03-21-2007, 10:59 AM
Hi Lowkus - gopher certainly knows a lot about lighting than I do; but one light I wouldn't be without is a Dedo:
You have more control with this light than any other I've seen. It is just so flexible, useful and can dig you out of a really large whole.
Check it out.
Best regards, Phil
03-21-2007, 04:38 PM
Dedo is an excellent light for its purpose, as is most other lights. Unfortunatly Dedos are beyond the faint of wallet. You can get great highlights, spots and controlled lighting from the Dedo, just don't try to flood a room with them.
03-21-2007, 05:08 PM
I've found that for a lot less cash, I can use an LTM Pepper (150W) with a focusable snoot and do many of the effects one can get with a Dedo. I couldn't justify the cost when suitable alternatives are available. But normally if I am looking to create some kind of breakup in a back ground, instead of using patterns from a Source 4 or Dedo or my little Pepper I prefer to use a cookie or create some sort of pattern with an open frame or net. Of course if it is a particular pattern or specialty look I'll do whatever needs to be done!
04-01-2007, 07:54 PM
the package you see on your link is a strobe only system, not a bed one but most recomended for still photography and not moving frame, especially with the capacity of the Red sensor.

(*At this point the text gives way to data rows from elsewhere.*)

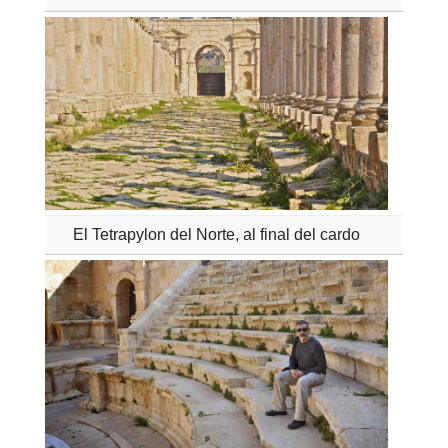
El Tetrapylon del Norte, al final del cardo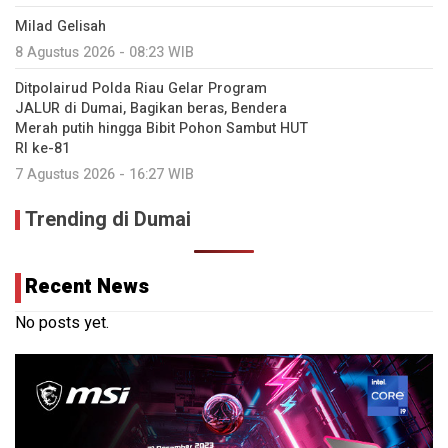
Milad Gelisah
8 Agustus 2026 - 08:23 WIB
Ditpolairud Polda Riau Gelar Program
JALUR di Dumai, Bagikan beras, Bendera
Merah putih hingga Bibit Pohon Sambut HUT
RI ke-81
7 Agustus 2026 - 16:27 WIB
Trending di Dumai
Recent News
No posts yet.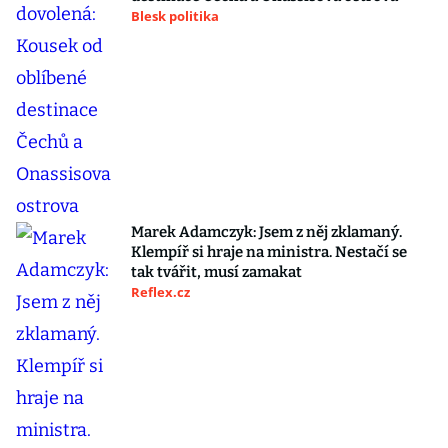
Blesk politika
Marek Adamczyk: Jsem z něj zklamaný.
Klempíř si hraje na ministra. Nestačí se
tak tvářit, musí zamakat
Reflex.cz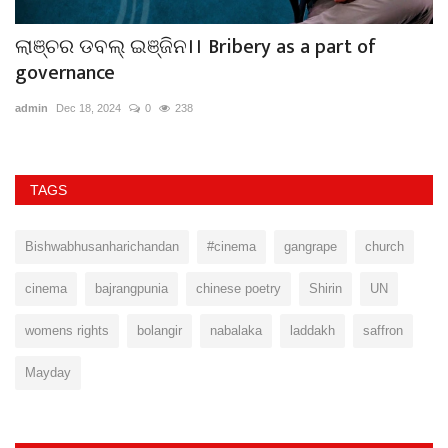
ଲାଞ୍ଚର ଡବଲ୍ ଇଞ୍ଜିନ।। Bribery as a part of
ସ
governance
ସମ
admin
Dec 18, 2024
0
238
TAGS
Bishwabhusanharichandan
#cinema
gangrape
church
cinema
bajrangpunia
chinese poetry
Shirin
UN
womens rights
bolangir
nabalaka
laddakh
saffron
Mayday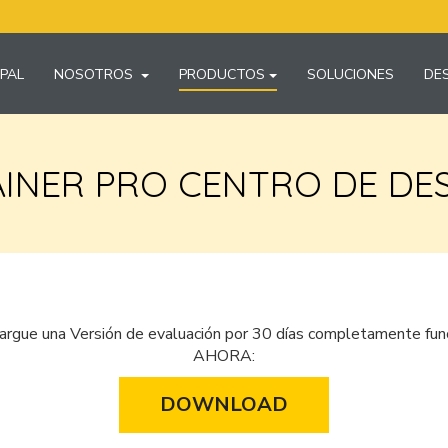
IPAL
NOSOTROS
PRODUCTOS
SOLUCIONES
DE
AINER PRO CENTRO DE DE
rgue una Versión de evaluación por 30 días completamente fun
AHORA:
DOWNLOAD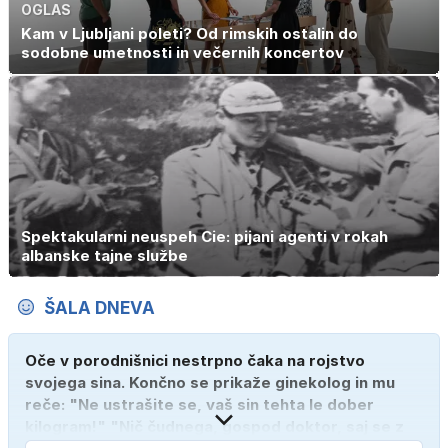
OGLAS
Kam v Ljubljani poleti? Od rimskih ostalin do
sodobne umetnosti in večernih koncertov
Spektakularni neuspeh Cie: pijani agenti v rokah
albanske tajne službe
ŠALA DNEVA
Oče v porodnišnici nestrpno čaka na rojstvo
svojega sina. Končno se prikaže ginekolog in mu
reče: "Ne ustrašite se, vaš sin tehta le dober
kilogram!" "Nič čudnega, gospod doktor, saj se z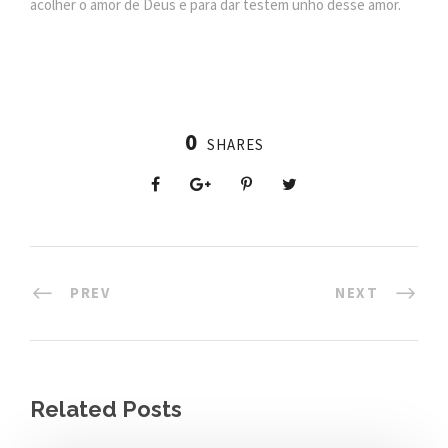
acolher o amor de Deus e para dar testem unho desse amor.
0
SHARES
PREV
NEXT
Related Posts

You must spend some money on your lithes, I for one stand strong to the believe that no matter how good your product is, if no one can see waht you have shoot there is no product, the lithe gives so much to your image and coming from a Still photo back ground I can tell you Lithe is as important as your project, no lithe no project.
I have purchased a compriensive tungsten lithe package from Filmgear and I personaly have a good relation with Malcom from Cinemills, I think there lithes are a better match then Arri at 30% less.